If you put your dog in a crate and go for a 12-hour drive right from the get-go, chances are that at some point, the dog will suffer from anxiety.

Therefore, it’s always a good idea to start with a drive around the block, then a couple hours, then half a day, and so on and so forth.

If your dog has never been on a long car trip before, if you start off too heavy in the beginning, the chances of your dog becoming anxious are much greater than if you ease into it over time.

Anti-Anxiety Medications, Pheromones, and Homeopathy  

Finally, to help reduce travel anxiety, something else you can try doing is using medication or homeopathic options.

Here we are not going to get into specific options, but there are plenty of light tranquilizers and anxiety-reducing medications which a vet can prescribe for extreme cases.

However, it is recommended that you try all other options before resorting to medications.

On that same note, many people also swear by homeopathic or natural anxiety-reducing foods and treatments, something else you could look into.
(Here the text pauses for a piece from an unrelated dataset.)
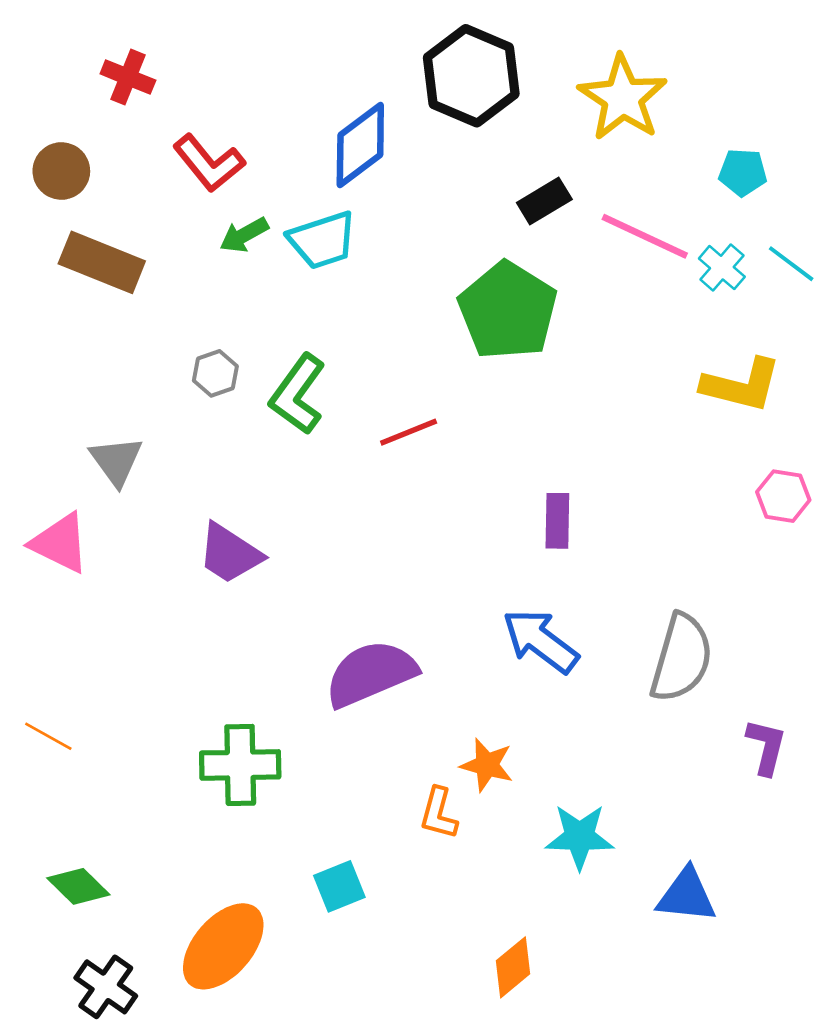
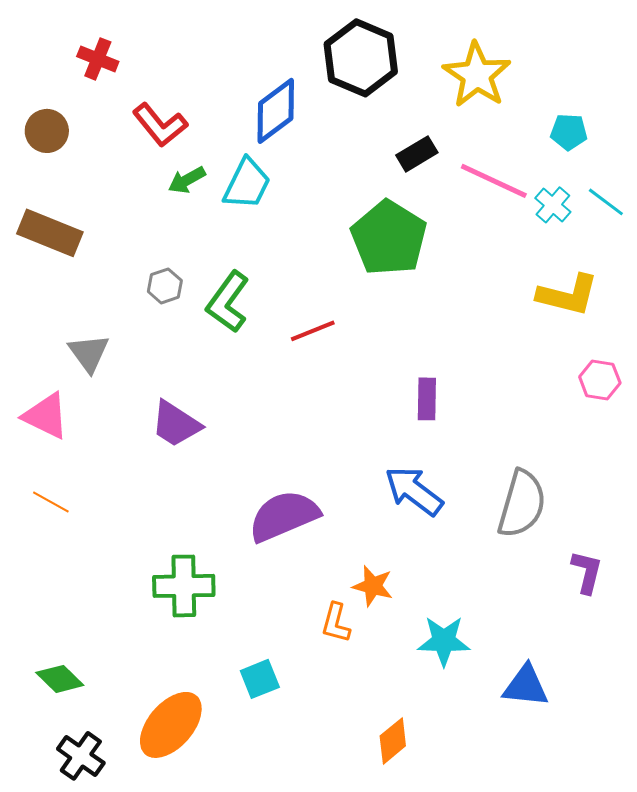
cyan trapezoid: (322, 240) -> (247, 184), turned -46
brown rectangle: (102, 262) -> (50, 233), moved
orange line: (48, 736) -> (51, 502), moved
Some people even attempt to use pheromones, which can be purchased for this exact kind of thing. Once again, this would be a last resort, but for people who have dogs with extreme travel anxiety, it might be an option.


The fact of the matter is that many dogs suffer from travel anxiety, especially young dogs who have never gone through the process before.

Therefore, anything and everything you can do to make your dog feel more comfortable should be done. It will make it much easier on your dog and on you as well.